How to complete this task
Output everything in the data exactly, leaving the pictures out.

*** Opening Task data ***

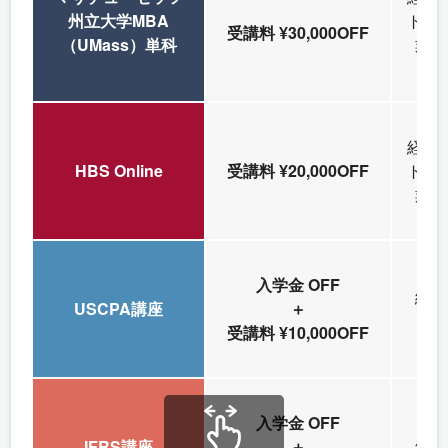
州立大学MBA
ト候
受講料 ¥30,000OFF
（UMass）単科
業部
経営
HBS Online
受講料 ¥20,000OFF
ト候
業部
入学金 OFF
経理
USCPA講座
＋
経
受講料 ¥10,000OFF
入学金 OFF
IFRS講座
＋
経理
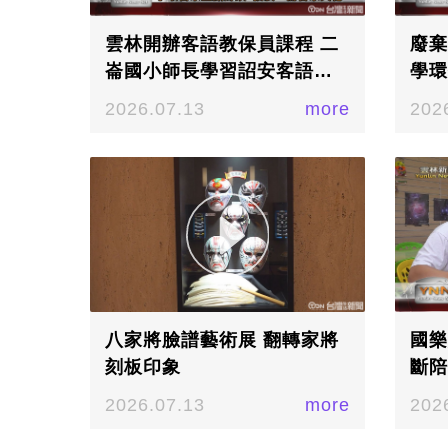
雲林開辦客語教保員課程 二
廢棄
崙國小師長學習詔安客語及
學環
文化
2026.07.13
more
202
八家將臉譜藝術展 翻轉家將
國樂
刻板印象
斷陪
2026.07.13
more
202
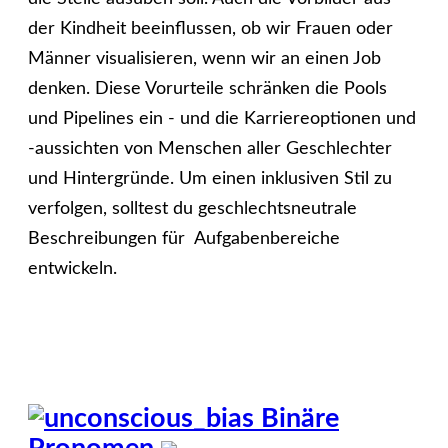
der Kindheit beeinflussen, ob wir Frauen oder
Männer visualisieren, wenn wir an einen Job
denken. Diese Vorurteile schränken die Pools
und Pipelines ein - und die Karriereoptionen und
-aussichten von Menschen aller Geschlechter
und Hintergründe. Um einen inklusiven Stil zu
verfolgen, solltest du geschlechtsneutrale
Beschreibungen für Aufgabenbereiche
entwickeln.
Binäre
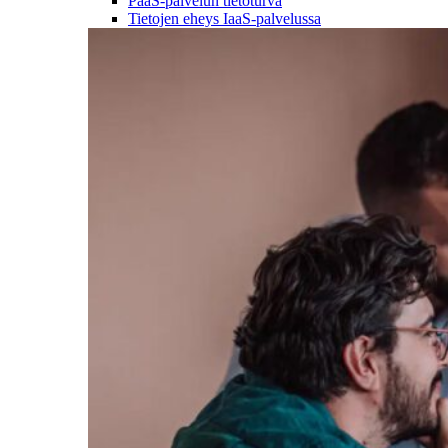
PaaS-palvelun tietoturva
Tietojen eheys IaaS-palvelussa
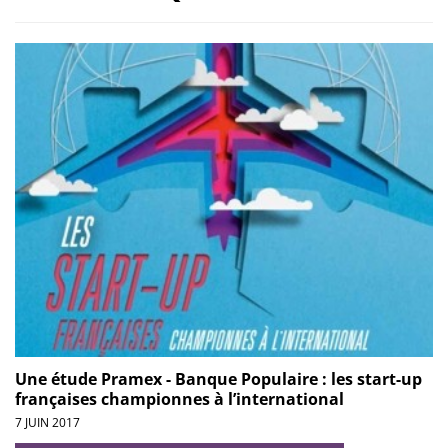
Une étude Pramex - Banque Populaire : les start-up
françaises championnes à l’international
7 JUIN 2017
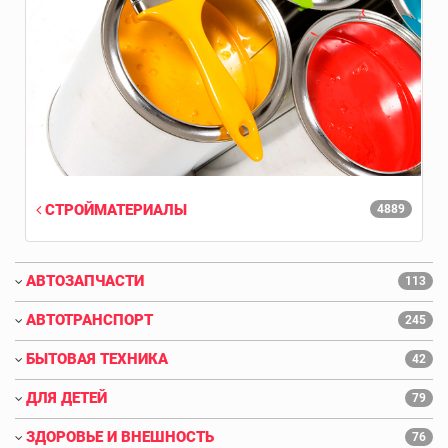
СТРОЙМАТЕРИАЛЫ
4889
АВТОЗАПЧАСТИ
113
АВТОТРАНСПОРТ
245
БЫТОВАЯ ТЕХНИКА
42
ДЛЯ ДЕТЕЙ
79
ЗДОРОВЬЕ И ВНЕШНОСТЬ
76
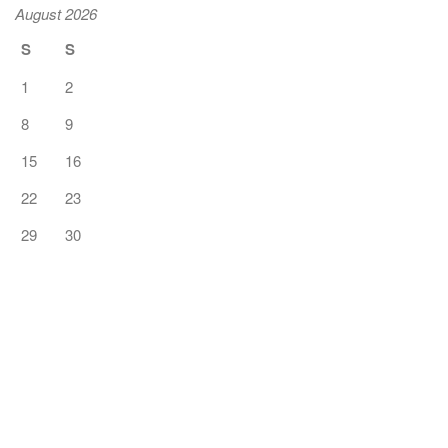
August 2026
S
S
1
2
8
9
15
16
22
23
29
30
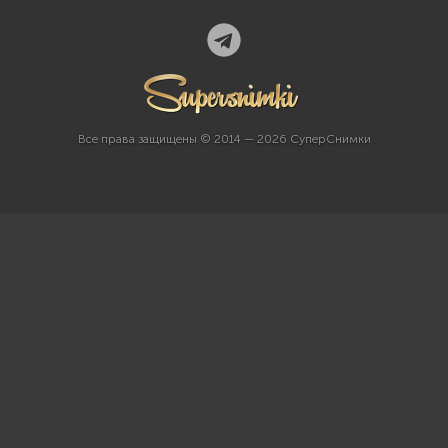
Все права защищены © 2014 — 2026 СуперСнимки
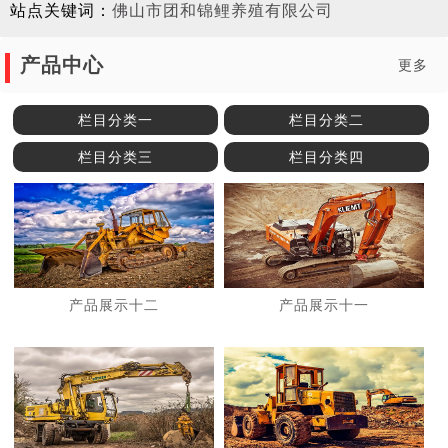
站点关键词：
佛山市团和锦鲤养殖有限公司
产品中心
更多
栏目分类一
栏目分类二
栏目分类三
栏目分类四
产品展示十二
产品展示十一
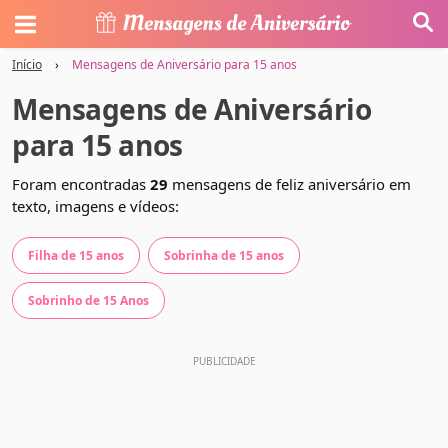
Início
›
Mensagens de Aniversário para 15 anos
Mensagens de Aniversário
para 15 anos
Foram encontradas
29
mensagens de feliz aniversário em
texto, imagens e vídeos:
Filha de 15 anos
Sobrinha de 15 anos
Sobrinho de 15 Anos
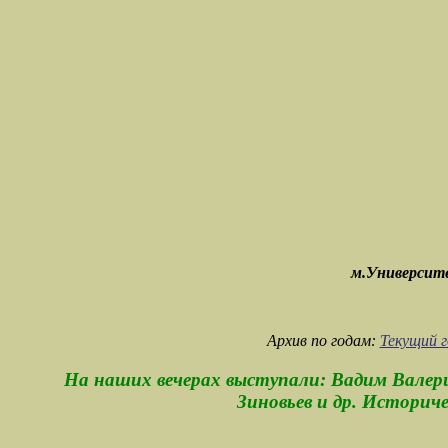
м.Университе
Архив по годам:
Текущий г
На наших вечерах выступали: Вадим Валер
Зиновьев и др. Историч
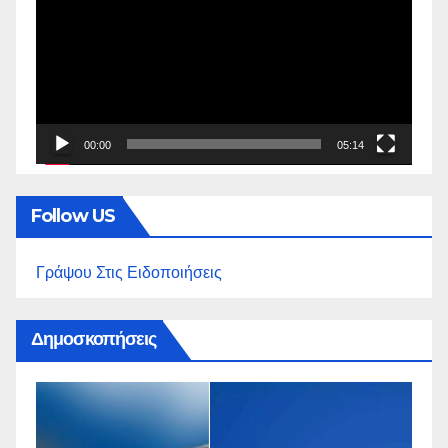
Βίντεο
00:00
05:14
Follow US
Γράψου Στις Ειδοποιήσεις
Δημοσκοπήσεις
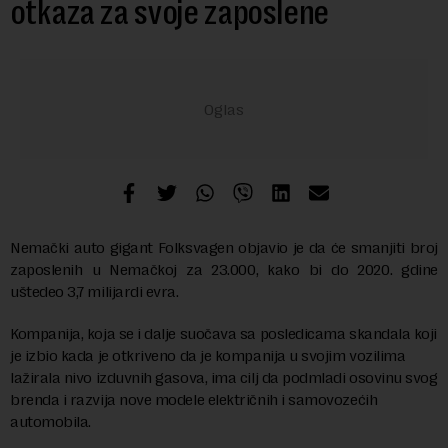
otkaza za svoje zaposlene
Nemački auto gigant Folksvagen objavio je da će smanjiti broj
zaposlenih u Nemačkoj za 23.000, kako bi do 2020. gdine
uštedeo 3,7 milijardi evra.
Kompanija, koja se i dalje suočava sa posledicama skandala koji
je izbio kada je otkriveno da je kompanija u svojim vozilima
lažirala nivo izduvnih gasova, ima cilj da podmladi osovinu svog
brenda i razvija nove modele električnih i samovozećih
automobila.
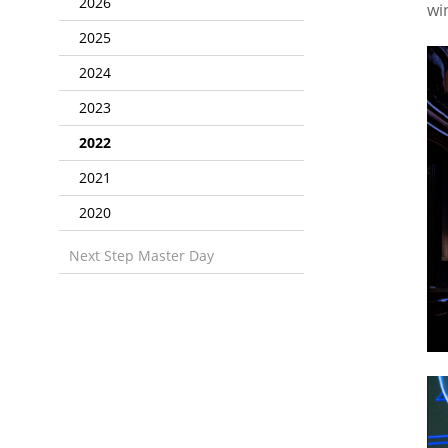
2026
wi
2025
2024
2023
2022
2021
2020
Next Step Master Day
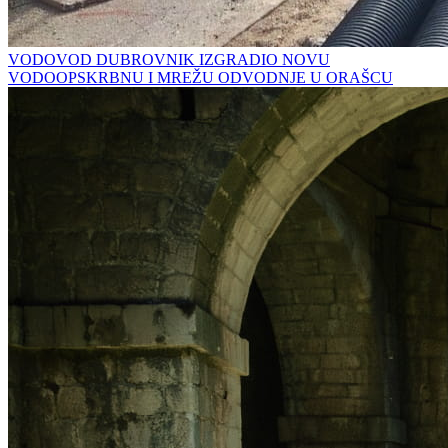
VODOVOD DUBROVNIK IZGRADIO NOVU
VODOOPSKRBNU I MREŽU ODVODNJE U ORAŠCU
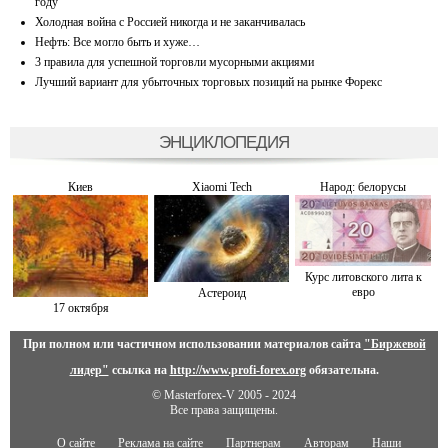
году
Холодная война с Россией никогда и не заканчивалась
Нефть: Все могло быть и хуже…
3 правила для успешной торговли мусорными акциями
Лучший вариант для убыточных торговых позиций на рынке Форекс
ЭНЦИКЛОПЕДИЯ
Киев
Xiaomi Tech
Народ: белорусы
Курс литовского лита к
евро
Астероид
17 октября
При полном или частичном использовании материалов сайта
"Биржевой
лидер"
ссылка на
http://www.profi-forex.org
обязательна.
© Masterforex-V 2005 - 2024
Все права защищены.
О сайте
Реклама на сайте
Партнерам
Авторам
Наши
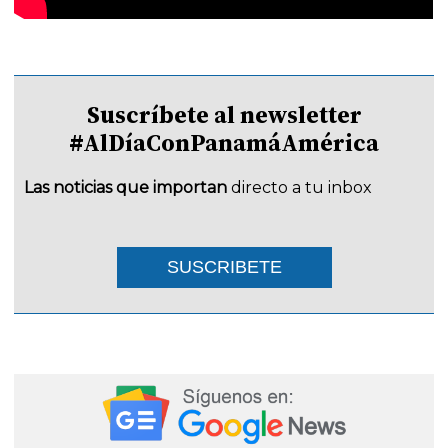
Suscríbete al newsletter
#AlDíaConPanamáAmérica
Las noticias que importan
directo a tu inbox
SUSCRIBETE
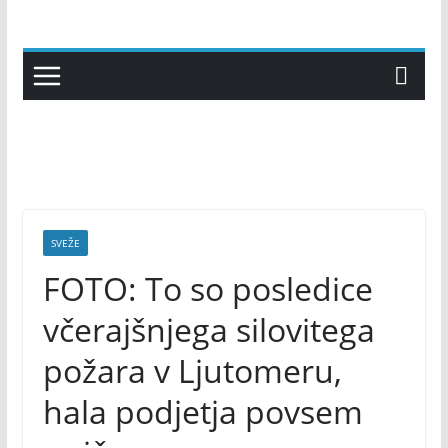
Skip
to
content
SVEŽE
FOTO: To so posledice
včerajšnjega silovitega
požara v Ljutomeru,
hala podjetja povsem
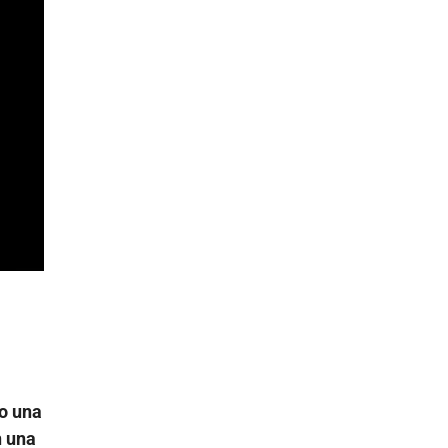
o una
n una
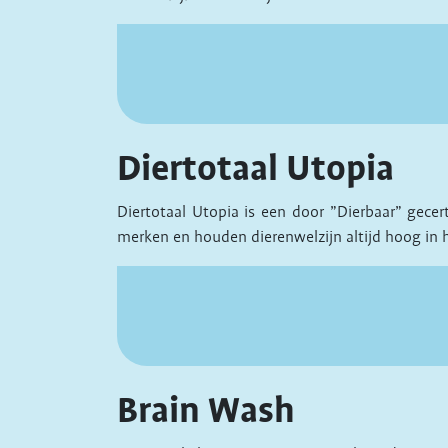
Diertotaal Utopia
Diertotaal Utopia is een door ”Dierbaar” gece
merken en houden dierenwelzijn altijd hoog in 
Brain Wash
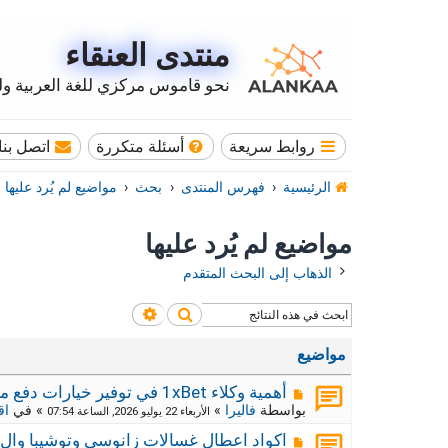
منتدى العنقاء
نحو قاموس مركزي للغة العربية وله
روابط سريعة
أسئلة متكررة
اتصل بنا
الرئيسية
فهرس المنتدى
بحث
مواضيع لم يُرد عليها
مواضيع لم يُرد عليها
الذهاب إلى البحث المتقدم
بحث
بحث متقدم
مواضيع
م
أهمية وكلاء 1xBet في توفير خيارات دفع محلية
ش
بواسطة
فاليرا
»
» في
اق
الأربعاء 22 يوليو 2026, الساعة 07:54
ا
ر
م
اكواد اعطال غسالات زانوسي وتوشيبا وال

*** Closing Task data ***

Answer below
州立大学MBA
ト候
受講料 ¥30,000OFF
（UMass）単科
業部
経営
HBS Online
受講料 ¥20,000OFF
ト候
業部
入学金 OFF
経理
USCPA講座
＋
経
受講料 ¥10,000OFF
入学金 OFF
IFRS講座
＋
経理
雲林開辦客語教保員課程 二
廢棄
崙國小師長學習詔安客語及
學環
文化
2026.07.13
more
202
八家將臉譜藝術展 翻轉家將
國樂
刻板印象
斷陪
2026.07.13
more
202
der Kindheit beeinflussen, ob wir Frauen oder
Männer visualisieren, wenn wir an einen Job
denken. Diese Vorurteile schränken die Pools
und Pipelines ein - und die Karriereoptionen und
-aussichten von Menschen aller Geschlechter
und Hintergründe. Um einen inklusiven Stil zu
verfolgen, solltest du geschlechtsneutrale
Beschreibungen für Aufgabenbereiche
entwickeln.
Binäre
PaaS-palvelun tietoturva
Tietojen eheys IaaS-palvelussa
Une étude Pramex - Banque Populaire : les start-up
françaises championnes à l’international
7 JUIN 2017
СТРОЙМАТЕРИАЛЫ
4889
АВТОЗАПЧАСТИ
113
АВТОТРАНСПОРТ
245
БЫТОВАЯ ТЕХНИКА
42
ДЛЯ ДЕТЕЙ
79
ЗДОРОВЬЕ И ВНЕШНОСТЬ
76
August 2026
S
S
1
2
8
9
15
16
22
23
29
30
Все права защищены © 2014 — 2026 СуперСнимки
站点关键词：
佛山市团和锦鲤养殖有限公司
产品中心
更多
栏目分类一
栏目分类二
栏目分类三
栏目分类四
产品展示十二
产品展示十一
Início
›
Mensagens de Aniversário para 15 anos
Mensagens de Aniversário
para 15 anos
Foram encontradas
29
mensagens de feliz aniversário em
texto, imagens e vídeos:
Filha de 15 anos
Sobrinha de 15 anos
Sobrinho de 15 Anos
м.Университе
Архив по годам:
Текущий г
На наших вечерах выступали: Вадим Валер
Зиновьев и др. Историч
Βίντεο
00:00
05:14
Follow US
Γράψου Στις Ειδοποιήσεις
Δημοσκοπήσεις
otkaza za svoje zaposlene
Nemački auto gigant Folksvagen objavio je da će smanjiti broj
zaposlenih u Nemačkoj za 23.000, kako bi do 2020. gdine
uštedeo 3,7 milijardi evra.
Kompanija, koja se i dalje suočava sa posledicama skandala koji
je izbio kada je otkriveno da je kompanija u svojim vozilima
lažirala nivo izduvnih gasova, ima cilj da podmladi osovinu svog
brenda i razvija nove modele električnih i samovozećih
automobila.
2026
wi
2025
2024
2023
2022
2021
2020
Next Step Master Day
VODOVOD DUBROVNIK IZGRADIO NOVU
VODOOPSKRBNU I MREŽU ODVODNJE U ORAŠCU
году
Холодная война с Россией никогда и не заканчивалась
Нефть: Все могло быть и хуже…
3 правила для успешной торговли мусорными акциями
Лучший вариант для убыточных торговых позиций на рынке Форекс
ЭНЦИКЛОПЕДИЯ
Киев
Xiaomi Tech
Народ: белорусы
Курс литовского лита к
евро
Астероид
17 октября
При полном или частичном использовании материалов сайта
"Биржевой
лидер"
ссылка на
http://www.profi-forex.org
обязательна.
© Masterforex-V 2005 - 2024
Все права защищены.
О сайте
Реклама на сайте
Партнерам
Авторам
Наши
Suscríbete al newsletter
#AlDíaConPanamáAmérica
Las noticias que importan
directo a tu inbox
SUSCRIBETE
Skip
to
content
SVEŽE
FOTO: To so posledice
včerajšnjega silovitega
požara v Ljutomeru,
hala podjetja povsem
o una
n una
Diertotaal Utopia
Diertotaal Utopia is een door ”Dierbaar” gece
merken en houden dierenwelzijn altijd hoog in 
Brain Wash
منتدى العنقاء
نحو قاموس مركزي للغة العربية وله
روابط سريعة
أسئلة متكررة
اتصل بنا
الرئيسية
فهرس المنتدى
بحث
مواضيع لم يُرد عليها
مواضيع لم يُرد عليها
الذهاب إلى البحث المتقدم
بحث
بحث متقدم
مواضيع
م
أهمية وكلاء 1xBet في توفير خيارات دفع محلية
ش
بواسطة
فاليرا
»
» في
اق
الأربعاء 22 يوليو 2026, الساعة 07:54
ا
ر
م
اكواد اعطال غسالات زانوسي وتوشيبا وال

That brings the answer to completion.